How well does the AI system continue to perform within acceptable limits or degrade “gracefully” when stressed in some way? For example, how well does a model respond to prompts that deviate from its training data?

Scalability

A general concern for large-scale systems; how easily, efficiently, and reliably can you scale up their service capacity in response to load. When the load decreases, can you scale the system back down to conserve resources that aren’t needed?

Security

This is the classic “cybersecurity” set of concerns about preventing undesirable system and data access, etc., with new concerns raised by the unique properties of large language models. Evaluations can be written for security concerns, in addition to traditional detection and mitigation tools.

Side Effect

Reading and/or writing state shared outside a function with other functions. See also determinism.
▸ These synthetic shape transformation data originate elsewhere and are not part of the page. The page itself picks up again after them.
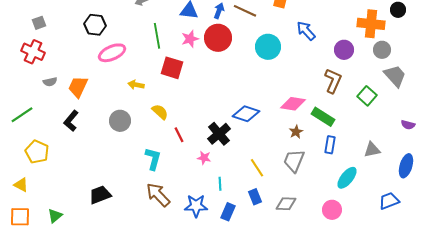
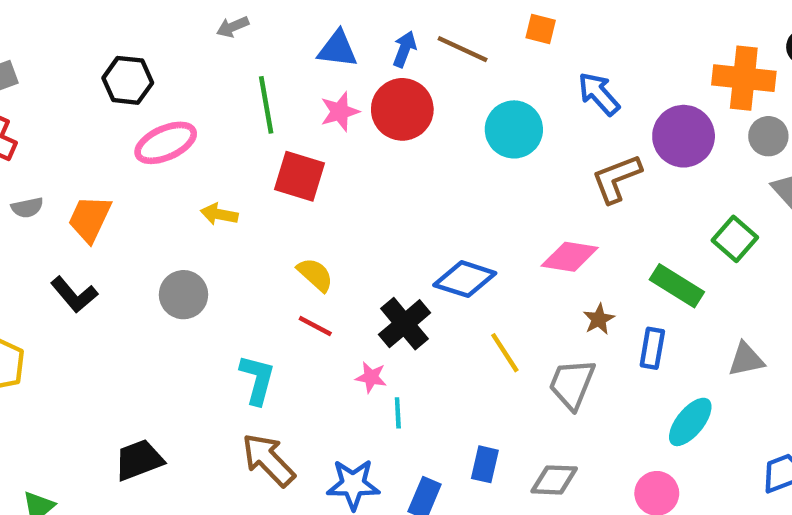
purple circle: (344, 50) -> (684, 136), size x1.4
brown L-shape: (333, 81) -> (617, 179), moved, turned -135
yellow semicircle: (160, 112) -> (315, 275), moved
green rectangle: (323, 117) -> (677, 286), moved
black L-shape: (71, 121) -> (74, 295), turned -80
brown star: (296, 132) -> (599, 319), moved
red line: (179, 135) -> (315, 326), turned -35
yellow line: (257, 168) -> (505, 353), moved
cyan line: (220, 184) -> (398, 413), moved
blue rectangle: (255, 197) -> (485, 464), turned 35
[2] An organization’s responsibility for the impacts of its decisions and activities on society and the environment through transparent and ethical behavior.

Sustainability

(See also [2]) Taking into account the environmental impact of AI systems, such as carbon footprint and water usage for cooling, both now and for the future.

Taxonomy

In this context, taxonomy is used to refer to how categories are defined for known risks, other safety concerns, and other areas where detection or measurement is desirable.

Token

For language models, the training texts and query prompts are split into tokens, usually whole words or fractions according to a vocabulary of tens of thousands of tokens that can include common single characters, several characters, and “control” tokens (like “end of input”). The rule of thumb is a corpus will have roughly 1.5 times the number of tokens as it will have words.

Training

In our context, training is the processes used to teach a model, such as a generative AI models how to do its intended job.

In the generative AI case, we often speak of pretraining, the training process that uses a massive data corpus to teach the model facts about the world, how to speak and understand human language, and do some skills. However, the resulting model often does poorly on specialized tasks and even basic skills like following a user’s instructions, conforming to social norms (e.g., avoiding hate speech), etc.

That’s where a second tuning phase comes in, a suite of processes used to improve the models performance on many general or specific skills.

Tuning

Tuning refers to one or more processes used to transform a pretrained model into one that exhibits much better desired behaviors (like instruction following) or specialized domain knowledge. Tuning may involve continued training cycles or different techniques.